Both are multiple of my erasure coding size (21+3) and 64KB. I feel it was better that way (It is ?).
I had the issue #24402 with the used space. Can be related ?
Thanks
Updated by Zheng Yan almost 6 years ago
big object size causes problem for osd recovery. default value of osd_max_object_size is 128M.
Updated by Zheng Yan almost 6 years ago
- Status changed from New to Fix Under Review
Updated by Zheng Yan almost 6 years ago
- Status changed from Fix Under Review to 4
Updated by Thomas De Maet almost 6 years ago
Hello
Sorry, still doing bunchs of tests...
If I'm not completely misunderstanding how Ceph EC is working, in previous tests the object_size=672MB is resolved into 21 times 32MB objects on OSDs (+3 of coding), which is under the osd_max_object_size=128MB ??

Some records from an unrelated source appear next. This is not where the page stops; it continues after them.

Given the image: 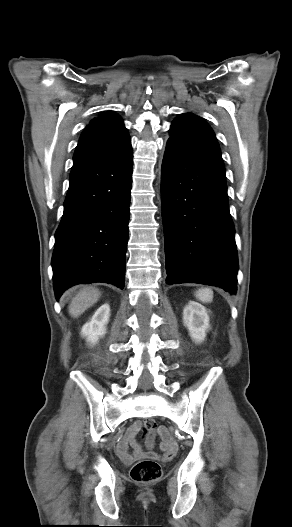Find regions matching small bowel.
I'll return each mask as SVG.
<instances>
[{
  "label": "small bowel",
  "instance_id": "1",
  "mask_svg": "<svg viewBox=\"0 0 292 527\" xmlns=\"http://www.w3.org/2000/svg\"><path fill=\"white\" fill-rule=\"evenodd\" d=\"M141 430L149 432L150 439L154 435V431L158 433L161 438L160 449L163 452L161 462L163 464H168L170 462V457L176 452V443L167 433V427L163 426L161 423H155L153 425V430H145L142 426V423H135L132 425L121 441L117 444L116 451L119 457L127 463V466H130V462H132L135 458L153 457L152 461L154 463L159 461V458L155 453L143 451L142 447L137 442L136 436ZM148 443L151 444V441L149 440ZM130 447L133 449L132 454L129 452Z\"/></svg>",
  "mask_w": 292,
  "mask_h": 527
}]
</instances>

In the last tests I've reduced the object_size to 84MB. At the beginning the issue reappeared several times (some old meta I guess), but now I have copied ~6TB without the bug. I've other issue with the total raw used space exploding, but will open a new ticket for it.
I also have to mention that I work with new linux kernels since resolution of #24403.
As it is a random and rare issue, I cant ensure it is gone. I suppose we can close the bug and I will reopen it if necessary.
Thanks again!